A voluntary employees' beneficiary association, or VEBA, has become the sticking point of the union's negotiations with the three major U.S. automakers, as the companies attempt to use it to shift the enormous task of administering retirees' health-care costs to the union.
The plan for creating a union-controlled tax-exempt trust fund to pay for retiree health benefits had been put on hold Tuesday. The parties may have agreed to a tentative framework for VEBA on Friday, a full week after the contract deadline, said the source, who spoke on condition of anonymity. The source was not authorized to speak publicly on the matter.
The most controversial details of the VEBA, such as how much money GM would put into the union-controlled trust, remain unclear. As the VEBA discussions appear to be progressing, analysts and union leaders around the country say there is still widespread confusion among workers about how the VEBA would work.
"I don't think a lot of them understand what the funding is and all that," said Chris Sherwood, president of Local 652 in Lansing, Mich. "They're calling and saying, 'What the hell is a VEBA anyway?' "
While VEBAs have been in the tax code since the 1920s, these tax-exempt trust vehicles for providing employee benefits are relatively obscure, even to the accounting and actuarial professions. The number of VEBAs nationwide has dropped slightly over the past few years, to 12,206 in 2006, according to the Internal Revenue Service. Analysts say, though, that changes to accounting standards and skyrocketing health-care costs over the past decade will soon make VEBAs much more common.

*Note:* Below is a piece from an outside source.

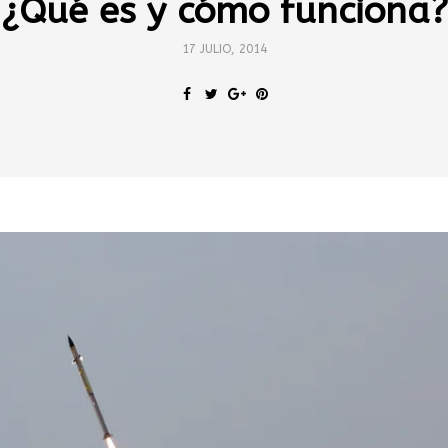
¿Qué es y cómo funciona?
17 JULIO, 2014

"These companies have been making promises they can't keep for a long time," said Lee Sheppard, a tax attorney and contributing editor for Tax Notes. "Everybody's creating VEBAs now for the same reason: They realize these expenses are going to eat them alive."
Because of a change ordered by the Financial Accounting Standards Board, all companies will soon have to include their unfunded post-employment benefit obligations on their balance sheets. This is intended to more accurately reflect a company's liabilities, and it can greatly reduce the value of a company because health-care costs are rising so quickly. So, just as companies are switching from traditional defined-benefit pension plans to defined contribution plans such as 401(k)s, they are also changing the promises they make about future benefits. Putting money into VEBAs takes the liability off their books, making the companies more attractive to lenders and stock analysts.
Typically, a company will put about 5 percent of its total liability into a VEBA up front and then make regular deposits, said Dale Yamamoto, a Hewitt Associates actuary. The company, sometimes with labor representatives, appoints trustees to manage the money in the VEBA.
GM wants to deviate from the traditional setup, people close to the talks said. The company reportedly wants to put one large lump sum into a VEBA, which the union alone would control, and does not want to regularly replenish the fund. The people spoke on the condition of anonymity because the negotiations are supposed to be private.
How much GM should put into the trust is contentious. According to news reports, GM appears to be offering to pay 50 to 70 percent of its liability, estimated to be around $55 billion.
The right level of funding is critical. A VEBA created by Caterpillar in 1998 went dry six years later, leaving retirees to pay for health-care benefits they had been promised.